Gerçekten ne acayip insanlar ile aynı havayı soluyoruz...
Daegu’da izledim A Milli Takım’ın Hollanda ile mücadelesini. Dünya 3’üncüsü olduğumuz 2002 Dünya Kupası’nda Ay - Yıldızlılarımızın kaldığı otelde...
Yerel saat ile sabaha karşı 03.00’te geçtim bilgisayarın başına.
Maçı izlerken Twitter’ı da takip ettim. Bu yüzden diyorum, “Aramızda ne acayip insanlar var” diye.
Bir bakan; (Avrupa Birliği Bakanı Egemen Bağış) protokol tribünündeki yerini, üzerinde Milli Takım forması ve elinde Türk Bayrağı ile almış.

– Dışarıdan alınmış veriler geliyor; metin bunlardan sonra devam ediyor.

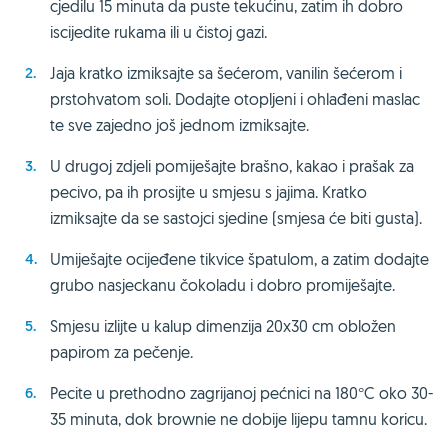
cjedilu 15 minuta da puste tekućinu, zatim ih dobro
iscijedite rukama ili u čistoj gazi.
Jaja kratko izmiksajte sa šećerom, vanilin šećerom i
prstohvatom soli. Dodajte otopljeni i ohlađeni maslac
te sve zajedno još jednom izmiksajte.
U drugoj zdjeli pomiješajte brašno, kakao i prašak za
pecivo, pa ih prosijte u smjesu s jajima. Kratko
izmiksajte da se sastojci sjedine (smjesa će biti gusta).
Umiješajte ocijeđene tikvice špatulom, a zatim dodajte
grubo nasjeckanu čokoladu i dobro promiješajte.
Smjesu izlijte u kalup dimenzija 20x30 cm obložen
papirom za pečenje.
Pecite u prethodno zagrijanoj pećnici na 180°C oko 30-
35 minuta, dok brownie ne dobije lijepu tamnu koricu.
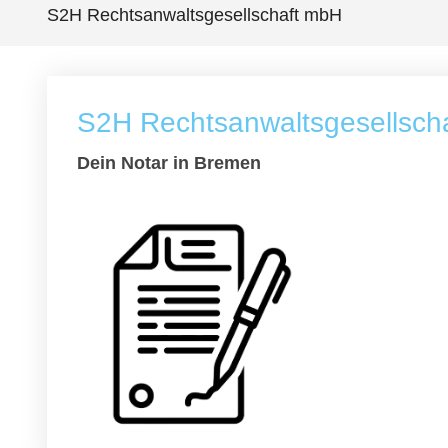
S2H Rechtsanwaltsgesellschaft mbH
S2H Rechtsanwaltsgesellsch
Dein Notar in Bremen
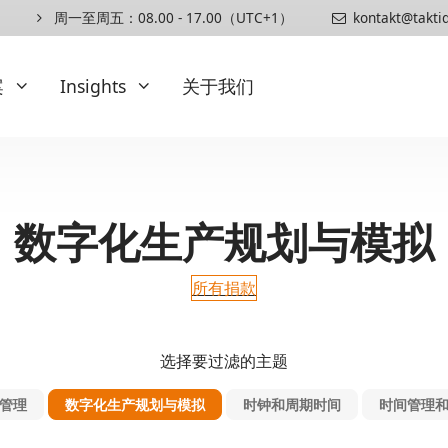
周一至周五：08.00 - 17.00（UTC+1）
kontakt@takti
案
Insights
关于我们
扩展
Insights
数字化生产规划与模拟
订购计划方案
专业文章与白皮书
订购预览
博客
所有捐款
人体工学
发布
组装说明
参考资料
工艺要求
选择要过滤的主题
顺序要求
管理
数字化生产规划与模拟
时钟和周期时间
时间管理
时间管理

O siyasetçiyi seversiniz, sevmezsiniz ayrı mesele. Ama o görüntüyü ‘ti’ye almak neyin nesi?
O kişinin de, sizin gibi, benim gibi sadece bir ‘taraftar’ olarak heyecanlandığını düşünmek çok mu zor?
Garipsenecek, hele de dalga geçilecek ne var ortada?
Bir başka nokta...
Oynanan bir ‘milli’ maç. Hepimizin takımı o ‘Milli Takım’.
Evet, ben de Beşiktaş’ın bir futbolcusu milli forma ile öne çıkar, gol atarsa, bir kat daha fazla seviniyorum, tamam.
Fakat, yediğimiz golde Galatasaraylı savunma oyuncusu mu hatalı, Fenerbahçeli kaleci mi tartışmasının anlamı nedir mesela?
O oyuncular bir sezon önce ya da sonra o rakip takımın formasını giyebildiğine göre, neyin hesabıdır yapılan, anlayamıyorum.
KEŞKE...
Enerjimizi kısır tartışmalar ile tüketmesek.